An den Ausstellungen, die unter dem Namen „ZERO“ beworben wurden, nahmen nur in seltenen Fällen Mack, Piene und Uecker als einzige Künstler teil. Meist handelte es sich um größere Gruppenausstellungen für die verschiedene, internationale Künstler*innen angefragt wurden. Eine der ersten Ausstellungen, die unter dem Namen Group ZERO beworben wurde und an der lediglich Mack, Piene und Uecker teilnahmen, ist die Ausstellung bei McRoberts & Tunnard Gallery, London, 1964, die einige Monate später unter demselben Namen nach New York zu Howard Wise ging.

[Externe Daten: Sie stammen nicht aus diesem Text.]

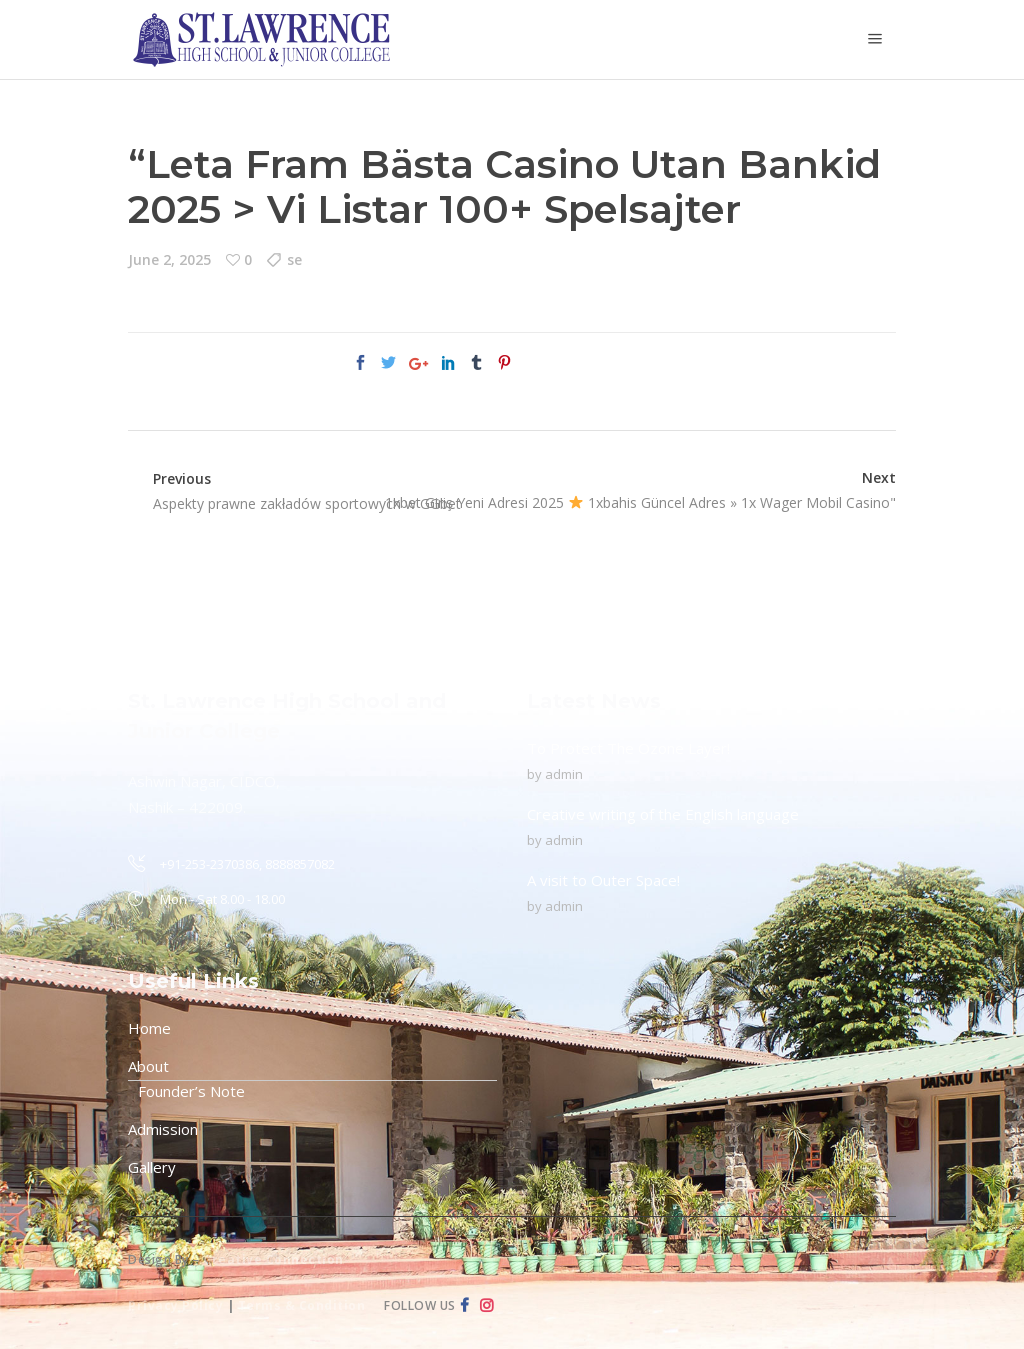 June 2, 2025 (169, 259)
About (148, 1066)
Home (149, 1028)
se (294, 259)
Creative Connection (273, 1259)
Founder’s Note (191, 1091)
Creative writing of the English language (663, 814)
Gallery (152, 1167)
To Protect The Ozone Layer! (628, 748)
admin (564, 774)
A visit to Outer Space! (603, 880)
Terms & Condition (302, 1305)
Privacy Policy (175, 1305)
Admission (163, 1129) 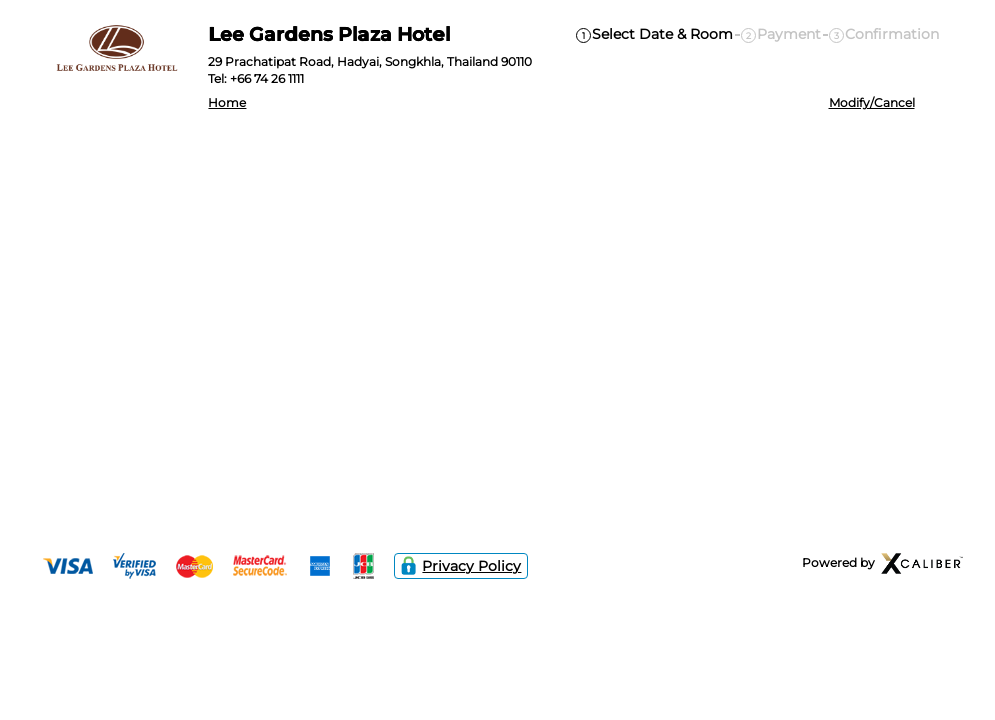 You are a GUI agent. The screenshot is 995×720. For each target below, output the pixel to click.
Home (227, 103)
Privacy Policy (461, 566)
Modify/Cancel (872, 103) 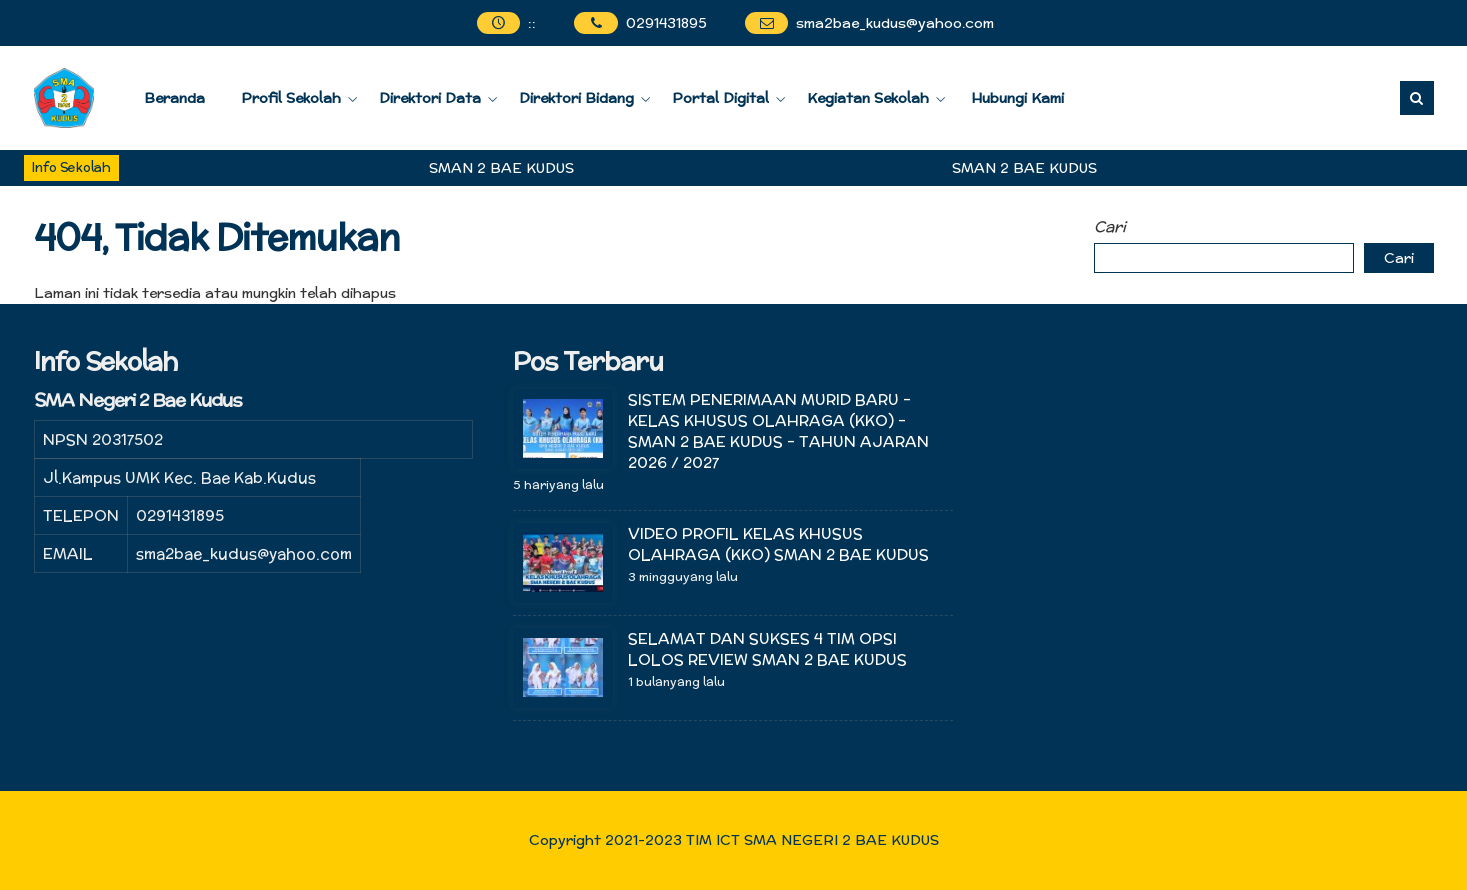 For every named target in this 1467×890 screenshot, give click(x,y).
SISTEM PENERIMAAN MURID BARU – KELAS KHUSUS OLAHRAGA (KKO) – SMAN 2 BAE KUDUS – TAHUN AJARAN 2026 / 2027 (778, 431)
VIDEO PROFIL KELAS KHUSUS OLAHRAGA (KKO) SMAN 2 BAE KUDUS (780, 544)
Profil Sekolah (291, 98)
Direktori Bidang (576, 98)
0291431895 (666, 23)
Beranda (174, 98)
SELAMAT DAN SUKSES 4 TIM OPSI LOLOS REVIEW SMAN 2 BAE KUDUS (767, 649)
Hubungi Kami (1017, 98)
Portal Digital (720, 98)
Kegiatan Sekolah (868, 98)
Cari (1110, 226)
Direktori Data (430, 98)
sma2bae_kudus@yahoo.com (895, 23) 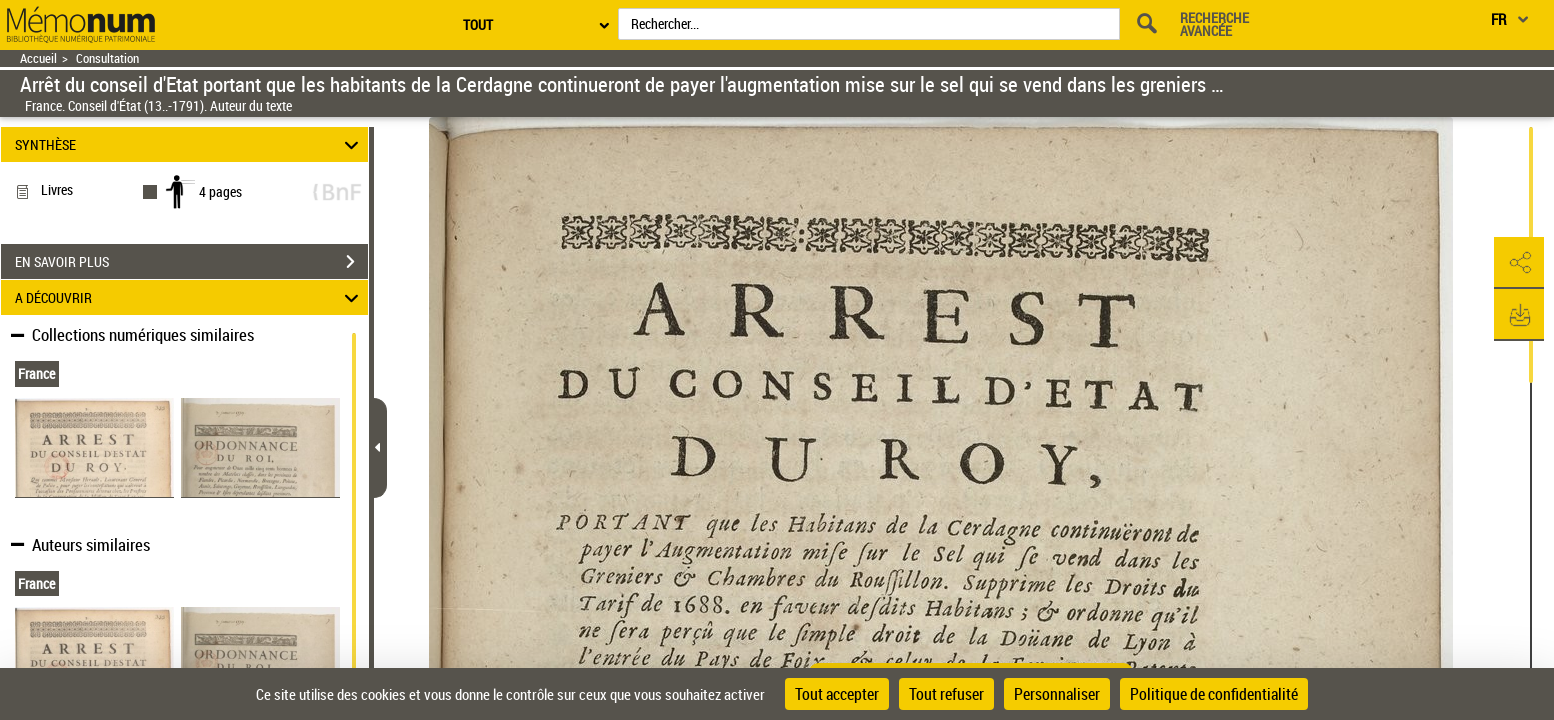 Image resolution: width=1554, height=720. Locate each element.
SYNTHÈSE (189, 144)
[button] (1519, 263)
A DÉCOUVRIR (189, 297)
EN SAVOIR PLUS (191, 262)
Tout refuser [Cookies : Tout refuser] (946, 694)
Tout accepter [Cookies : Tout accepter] (837, 694)
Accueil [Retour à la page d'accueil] (38, 58)
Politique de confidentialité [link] (1214, 694)
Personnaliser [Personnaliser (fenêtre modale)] (1057, 694)
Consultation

Neben dem Schriftzug „ZERO“ wurde synonym oder nebeneinander gestellt ab 1961 auch die Zahl „0“ in der Gestaltung verwendet. In dem von Francesco Lo Savio (1935–1963) designten Ausstellungsplakat für die Ausstellung Mack + Klein + Piene + Uecker + Lo Savio = 0 in der Galleria La Salita, Rom, 1961 wird die „Null“ als primäres Gestaltungselement eingesetzt. Die fünf Namen der teilnehmenden Künstler sind vertikal ausgeschrieben und erinnern an die Gestaltung des dynamo 1-Plakats in der Galerie Renate Boukes. Horizontal gelesen ergeben die Buchstabenreihen keinen logischen Sinn, enden jedoch jeweils mit dem Zusatz „= 0“.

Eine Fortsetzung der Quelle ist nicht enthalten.